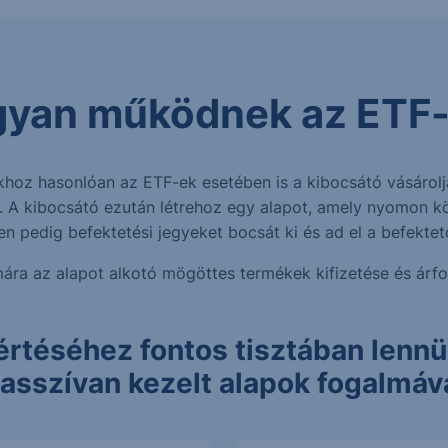
yan működnek az ETF
okhoz hasonlóan az ETF-ek esetében is a kibocsátó vásáro
i. A kibocsátó ezután létrehoz egy alapot, amely nyomon 
en pedig befektetési jegyeket bocsát ki és ad el a befekte
ára az alapot alkotó mögöttes termékek kifizetése és árfo
téséhez fontos tisztában lennü
asszívan kezelt alapok fogalmáv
_ _ _ _
Task item
Retype all the records exactly and keep out every picture.

Response for this exercise
yan működnek az ETF
okhoz hasonlóan az ETF-ek esetében is a kibocsátó vásáro
i. A kibocsátó ezután létrehoz egy alapot, amely nyomon 
en pedig befektetési jegyeket bocsát ki és ad el a befekte
ára az alapot alkotó mögöttes termékek kifizetése és árfo
téséhez fontos tisztában lennü
asszívan kezelt alapok fogalmáv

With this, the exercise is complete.